* _What is expected_: From the data below, return the exact lines starting at the line containing "Kepulauan Selayar bersama" and ending at the line containing "مستلزمات اطفال", both included, and nothing else.

* _Dataset excerpts_:
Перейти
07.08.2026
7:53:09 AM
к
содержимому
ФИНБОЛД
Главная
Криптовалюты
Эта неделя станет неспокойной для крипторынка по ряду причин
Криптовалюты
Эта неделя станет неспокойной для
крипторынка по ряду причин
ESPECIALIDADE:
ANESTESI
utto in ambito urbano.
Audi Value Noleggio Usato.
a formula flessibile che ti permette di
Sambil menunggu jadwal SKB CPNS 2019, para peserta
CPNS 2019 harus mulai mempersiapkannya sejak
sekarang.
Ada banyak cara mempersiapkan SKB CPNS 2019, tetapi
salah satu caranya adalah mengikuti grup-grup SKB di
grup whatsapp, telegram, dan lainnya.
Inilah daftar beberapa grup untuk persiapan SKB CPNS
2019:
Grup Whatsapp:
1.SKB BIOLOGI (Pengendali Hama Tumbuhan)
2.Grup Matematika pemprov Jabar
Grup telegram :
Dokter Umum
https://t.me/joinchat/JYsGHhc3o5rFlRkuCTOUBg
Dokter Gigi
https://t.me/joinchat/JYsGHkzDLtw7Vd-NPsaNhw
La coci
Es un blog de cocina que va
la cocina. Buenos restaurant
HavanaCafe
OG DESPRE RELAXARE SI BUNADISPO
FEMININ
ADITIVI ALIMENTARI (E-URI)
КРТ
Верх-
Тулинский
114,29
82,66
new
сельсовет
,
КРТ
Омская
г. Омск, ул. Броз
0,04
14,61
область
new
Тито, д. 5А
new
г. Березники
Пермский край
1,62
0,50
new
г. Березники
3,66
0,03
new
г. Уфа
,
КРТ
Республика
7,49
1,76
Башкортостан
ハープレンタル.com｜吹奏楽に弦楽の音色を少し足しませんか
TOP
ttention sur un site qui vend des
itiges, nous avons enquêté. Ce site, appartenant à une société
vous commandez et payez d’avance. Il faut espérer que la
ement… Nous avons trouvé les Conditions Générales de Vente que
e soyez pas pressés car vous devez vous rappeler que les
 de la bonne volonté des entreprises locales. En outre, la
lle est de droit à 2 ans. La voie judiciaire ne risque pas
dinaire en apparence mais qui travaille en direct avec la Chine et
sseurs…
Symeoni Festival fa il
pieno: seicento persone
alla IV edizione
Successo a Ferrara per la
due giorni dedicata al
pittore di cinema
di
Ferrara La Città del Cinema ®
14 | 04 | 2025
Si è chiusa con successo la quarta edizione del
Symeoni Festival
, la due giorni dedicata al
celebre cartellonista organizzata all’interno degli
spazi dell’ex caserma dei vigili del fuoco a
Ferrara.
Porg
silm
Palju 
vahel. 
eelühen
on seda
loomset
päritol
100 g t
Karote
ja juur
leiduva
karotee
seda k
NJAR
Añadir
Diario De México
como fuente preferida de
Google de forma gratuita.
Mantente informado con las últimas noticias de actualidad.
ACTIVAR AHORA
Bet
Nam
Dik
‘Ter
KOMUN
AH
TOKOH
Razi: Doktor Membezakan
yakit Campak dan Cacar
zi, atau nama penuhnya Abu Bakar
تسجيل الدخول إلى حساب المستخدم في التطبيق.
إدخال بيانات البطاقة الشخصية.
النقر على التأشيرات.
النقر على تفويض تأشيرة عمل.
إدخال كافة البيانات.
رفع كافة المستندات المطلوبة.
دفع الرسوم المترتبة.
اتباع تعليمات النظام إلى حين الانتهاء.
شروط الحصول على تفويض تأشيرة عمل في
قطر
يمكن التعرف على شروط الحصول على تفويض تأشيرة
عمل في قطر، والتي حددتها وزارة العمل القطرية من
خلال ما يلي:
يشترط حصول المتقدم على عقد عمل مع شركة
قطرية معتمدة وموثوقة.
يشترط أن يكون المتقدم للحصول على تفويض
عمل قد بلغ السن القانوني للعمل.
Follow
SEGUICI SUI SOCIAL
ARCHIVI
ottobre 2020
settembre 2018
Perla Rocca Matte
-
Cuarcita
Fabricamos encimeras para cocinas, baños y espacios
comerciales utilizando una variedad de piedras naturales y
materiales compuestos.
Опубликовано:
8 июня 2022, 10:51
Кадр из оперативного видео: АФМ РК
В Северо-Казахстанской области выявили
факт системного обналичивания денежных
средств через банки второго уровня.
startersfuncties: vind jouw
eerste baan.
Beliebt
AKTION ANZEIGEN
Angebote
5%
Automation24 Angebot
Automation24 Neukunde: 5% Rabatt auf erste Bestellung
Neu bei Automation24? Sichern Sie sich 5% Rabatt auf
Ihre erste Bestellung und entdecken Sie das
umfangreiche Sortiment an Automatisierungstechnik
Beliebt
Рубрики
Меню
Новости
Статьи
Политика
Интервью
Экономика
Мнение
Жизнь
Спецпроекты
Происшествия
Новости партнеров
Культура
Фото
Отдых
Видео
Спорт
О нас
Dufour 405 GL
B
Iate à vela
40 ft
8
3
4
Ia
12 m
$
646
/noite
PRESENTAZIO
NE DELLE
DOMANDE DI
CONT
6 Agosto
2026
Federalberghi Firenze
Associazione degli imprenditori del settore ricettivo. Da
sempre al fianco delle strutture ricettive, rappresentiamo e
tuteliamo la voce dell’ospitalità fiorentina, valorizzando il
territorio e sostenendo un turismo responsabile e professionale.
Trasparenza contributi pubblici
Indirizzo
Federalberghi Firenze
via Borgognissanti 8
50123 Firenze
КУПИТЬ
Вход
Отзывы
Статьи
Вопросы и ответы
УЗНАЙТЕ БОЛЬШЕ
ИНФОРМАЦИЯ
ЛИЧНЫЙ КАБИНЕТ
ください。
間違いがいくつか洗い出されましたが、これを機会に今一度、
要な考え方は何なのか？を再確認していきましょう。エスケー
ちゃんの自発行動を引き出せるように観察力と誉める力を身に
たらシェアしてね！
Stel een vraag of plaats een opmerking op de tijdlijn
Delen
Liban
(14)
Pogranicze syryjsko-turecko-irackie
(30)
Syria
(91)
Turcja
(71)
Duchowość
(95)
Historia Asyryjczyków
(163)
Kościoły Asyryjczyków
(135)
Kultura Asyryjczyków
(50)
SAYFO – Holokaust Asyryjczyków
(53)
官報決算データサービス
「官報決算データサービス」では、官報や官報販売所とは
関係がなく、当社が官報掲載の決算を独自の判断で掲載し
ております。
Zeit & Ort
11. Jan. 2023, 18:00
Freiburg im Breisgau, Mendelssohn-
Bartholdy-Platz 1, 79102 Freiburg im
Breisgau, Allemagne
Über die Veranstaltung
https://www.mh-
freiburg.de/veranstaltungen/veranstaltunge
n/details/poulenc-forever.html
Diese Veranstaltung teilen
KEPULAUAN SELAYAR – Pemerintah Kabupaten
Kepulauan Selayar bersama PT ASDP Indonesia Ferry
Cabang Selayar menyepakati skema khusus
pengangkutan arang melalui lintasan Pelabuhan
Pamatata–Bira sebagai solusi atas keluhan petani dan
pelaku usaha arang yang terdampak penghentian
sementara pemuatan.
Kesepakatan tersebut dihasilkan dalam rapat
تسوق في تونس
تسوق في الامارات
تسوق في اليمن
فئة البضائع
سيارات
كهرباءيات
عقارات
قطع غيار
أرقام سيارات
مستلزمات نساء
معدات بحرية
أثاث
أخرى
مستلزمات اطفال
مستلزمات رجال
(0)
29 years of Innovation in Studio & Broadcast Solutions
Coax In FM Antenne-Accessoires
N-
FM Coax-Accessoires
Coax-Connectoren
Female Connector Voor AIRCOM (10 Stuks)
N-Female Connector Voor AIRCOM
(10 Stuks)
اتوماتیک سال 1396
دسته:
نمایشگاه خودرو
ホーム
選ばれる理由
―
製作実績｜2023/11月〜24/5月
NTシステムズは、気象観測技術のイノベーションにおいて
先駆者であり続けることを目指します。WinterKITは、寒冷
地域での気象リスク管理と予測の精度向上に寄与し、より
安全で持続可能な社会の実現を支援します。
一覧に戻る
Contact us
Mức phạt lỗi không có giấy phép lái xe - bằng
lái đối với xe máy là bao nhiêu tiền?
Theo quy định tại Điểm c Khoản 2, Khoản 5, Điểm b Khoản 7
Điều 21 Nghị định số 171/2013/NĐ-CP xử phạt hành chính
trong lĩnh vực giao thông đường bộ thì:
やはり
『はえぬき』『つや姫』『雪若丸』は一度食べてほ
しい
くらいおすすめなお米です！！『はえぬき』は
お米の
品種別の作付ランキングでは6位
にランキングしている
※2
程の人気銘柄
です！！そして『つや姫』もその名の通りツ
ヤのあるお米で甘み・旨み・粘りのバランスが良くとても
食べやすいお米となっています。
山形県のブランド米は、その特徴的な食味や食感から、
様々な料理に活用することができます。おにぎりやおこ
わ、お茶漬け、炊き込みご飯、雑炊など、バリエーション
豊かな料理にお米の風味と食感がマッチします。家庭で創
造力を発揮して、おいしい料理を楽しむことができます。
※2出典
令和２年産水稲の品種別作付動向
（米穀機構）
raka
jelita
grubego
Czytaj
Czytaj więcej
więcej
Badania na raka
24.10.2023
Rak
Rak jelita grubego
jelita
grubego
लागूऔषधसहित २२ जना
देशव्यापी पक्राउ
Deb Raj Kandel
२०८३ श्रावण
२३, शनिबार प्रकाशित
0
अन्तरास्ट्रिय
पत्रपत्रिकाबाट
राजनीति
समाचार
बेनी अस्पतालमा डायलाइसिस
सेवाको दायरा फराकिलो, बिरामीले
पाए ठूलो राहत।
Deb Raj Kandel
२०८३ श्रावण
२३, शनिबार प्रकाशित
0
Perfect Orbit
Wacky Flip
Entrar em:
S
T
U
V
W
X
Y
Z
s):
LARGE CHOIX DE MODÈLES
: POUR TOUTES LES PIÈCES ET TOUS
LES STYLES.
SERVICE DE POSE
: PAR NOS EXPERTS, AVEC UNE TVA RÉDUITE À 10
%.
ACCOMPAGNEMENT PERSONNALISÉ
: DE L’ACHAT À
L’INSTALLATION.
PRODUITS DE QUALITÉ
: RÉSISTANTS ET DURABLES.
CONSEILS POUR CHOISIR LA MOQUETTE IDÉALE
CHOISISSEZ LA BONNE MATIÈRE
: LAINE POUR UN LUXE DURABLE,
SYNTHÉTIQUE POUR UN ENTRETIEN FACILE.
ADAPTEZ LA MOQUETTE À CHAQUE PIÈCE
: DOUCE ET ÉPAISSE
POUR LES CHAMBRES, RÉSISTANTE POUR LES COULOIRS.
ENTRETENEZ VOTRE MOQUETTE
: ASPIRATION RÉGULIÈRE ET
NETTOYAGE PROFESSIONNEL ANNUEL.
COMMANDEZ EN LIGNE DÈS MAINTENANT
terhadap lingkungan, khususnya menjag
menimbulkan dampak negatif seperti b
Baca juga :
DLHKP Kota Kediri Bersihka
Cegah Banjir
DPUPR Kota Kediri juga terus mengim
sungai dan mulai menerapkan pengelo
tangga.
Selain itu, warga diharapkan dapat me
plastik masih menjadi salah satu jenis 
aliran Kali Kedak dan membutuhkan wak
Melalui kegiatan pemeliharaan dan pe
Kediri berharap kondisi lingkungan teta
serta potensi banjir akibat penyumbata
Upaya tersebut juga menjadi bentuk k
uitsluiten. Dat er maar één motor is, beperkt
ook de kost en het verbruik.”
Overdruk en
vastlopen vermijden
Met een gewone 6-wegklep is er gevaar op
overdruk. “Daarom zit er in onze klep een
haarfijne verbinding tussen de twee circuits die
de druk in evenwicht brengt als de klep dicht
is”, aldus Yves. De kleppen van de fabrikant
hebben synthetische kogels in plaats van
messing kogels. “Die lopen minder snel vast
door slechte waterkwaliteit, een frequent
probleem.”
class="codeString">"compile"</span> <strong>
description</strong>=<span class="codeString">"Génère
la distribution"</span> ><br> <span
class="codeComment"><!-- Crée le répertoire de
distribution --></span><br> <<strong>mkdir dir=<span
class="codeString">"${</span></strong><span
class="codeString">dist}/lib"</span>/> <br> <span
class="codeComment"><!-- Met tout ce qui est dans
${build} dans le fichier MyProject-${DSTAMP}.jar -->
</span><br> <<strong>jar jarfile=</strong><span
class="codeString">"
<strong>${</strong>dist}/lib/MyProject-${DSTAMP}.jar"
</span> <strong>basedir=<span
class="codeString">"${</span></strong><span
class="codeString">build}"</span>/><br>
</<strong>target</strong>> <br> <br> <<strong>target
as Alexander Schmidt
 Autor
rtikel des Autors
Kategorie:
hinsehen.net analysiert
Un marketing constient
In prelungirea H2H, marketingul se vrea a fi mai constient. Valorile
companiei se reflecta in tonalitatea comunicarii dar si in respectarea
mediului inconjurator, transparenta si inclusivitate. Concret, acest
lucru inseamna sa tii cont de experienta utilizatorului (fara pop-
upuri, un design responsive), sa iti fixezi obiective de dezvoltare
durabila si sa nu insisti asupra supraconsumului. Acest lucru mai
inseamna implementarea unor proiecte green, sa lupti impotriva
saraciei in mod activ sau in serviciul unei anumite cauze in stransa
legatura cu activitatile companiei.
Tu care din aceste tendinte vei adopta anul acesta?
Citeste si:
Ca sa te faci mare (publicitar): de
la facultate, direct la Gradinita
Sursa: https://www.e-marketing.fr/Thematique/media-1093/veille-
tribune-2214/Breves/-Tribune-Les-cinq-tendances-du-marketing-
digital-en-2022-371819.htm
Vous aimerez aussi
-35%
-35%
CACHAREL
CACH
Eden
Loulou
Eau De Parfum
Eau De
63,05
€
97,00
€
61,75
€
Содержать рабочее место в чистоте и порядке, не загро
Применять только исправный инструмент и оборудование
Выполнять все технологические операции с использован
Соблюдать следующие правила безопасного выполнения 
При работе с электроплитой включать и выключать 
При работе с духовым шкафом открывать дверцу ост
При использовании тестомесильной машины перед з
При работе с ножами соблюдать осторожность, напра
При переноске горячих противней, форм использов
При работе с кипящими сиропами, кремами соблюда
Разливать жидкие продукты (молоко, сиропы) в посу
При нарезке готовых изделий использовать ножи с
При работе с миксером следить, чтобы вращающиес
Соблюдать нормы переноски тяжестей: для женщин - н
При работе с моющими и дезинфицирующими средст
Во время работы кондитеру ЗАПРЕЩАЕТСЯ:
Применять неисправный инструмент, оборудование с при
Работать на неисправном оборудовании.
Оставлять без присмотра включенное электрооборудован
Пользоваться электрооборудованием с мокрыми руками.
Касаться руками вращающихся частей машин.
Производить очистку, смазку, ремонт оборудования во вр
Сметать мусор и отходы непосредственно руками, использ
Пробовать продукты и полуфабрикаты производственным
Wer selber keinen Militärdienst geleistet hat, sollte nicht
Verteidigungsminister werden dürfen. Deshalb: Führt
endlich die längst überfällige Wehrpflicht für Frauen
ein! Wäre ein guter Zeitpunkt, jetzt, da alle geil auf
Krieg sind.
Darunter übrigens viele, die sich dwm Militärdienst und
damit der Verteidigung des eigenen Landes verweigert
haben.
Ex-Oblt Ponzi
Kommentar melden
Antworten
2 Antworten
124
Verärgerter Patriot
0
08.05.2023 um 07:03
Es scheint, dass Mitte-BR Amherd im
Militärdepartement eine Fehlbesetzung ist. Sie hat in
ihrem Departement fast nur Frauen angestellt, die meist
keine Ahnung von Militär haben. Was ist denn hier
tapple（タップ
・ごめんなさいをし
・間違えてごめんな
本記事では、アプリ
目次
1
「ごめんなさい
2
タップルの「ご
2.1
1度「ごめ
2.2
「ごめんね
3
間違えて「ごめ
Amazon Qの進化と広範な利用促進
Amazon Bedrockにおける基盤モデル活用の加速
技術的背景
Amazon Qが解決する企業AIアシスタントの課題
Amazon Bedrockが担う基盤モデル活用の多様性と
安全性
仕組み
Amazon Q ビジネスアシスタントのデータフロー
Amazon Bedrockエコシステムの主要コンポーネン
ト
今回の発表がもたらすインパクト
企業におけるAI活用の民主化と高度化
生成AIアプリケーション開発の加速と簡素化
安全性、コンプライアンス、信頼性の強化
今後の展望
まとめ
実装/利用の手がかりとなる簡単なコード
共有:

* _Answer to this task_:
Kepulauan Selayar bersama PT ASDP Indonesia Ferry
Cabang Selayar menyepakati skema khusus
pengangkutan arang melalui lintasan Pelabuhan
Pamatata–Bira sebagai solusi atas keluhan petani dan
pelaku usaha arang yang terdampak penghentian
sementara pemuatan.
Kesepakatan tersebut dihasilkan dalam rapat
تسوق في تونس
تسوق في الامارات
تسوق في اليمن
فئة البضائع
سيارات
كهرباءيات
عقارات
قطع غيار
أرقام سيارات
مستلزمات نساء
معدات بحرية
أثاث
أخرى
مستلزمات اطفال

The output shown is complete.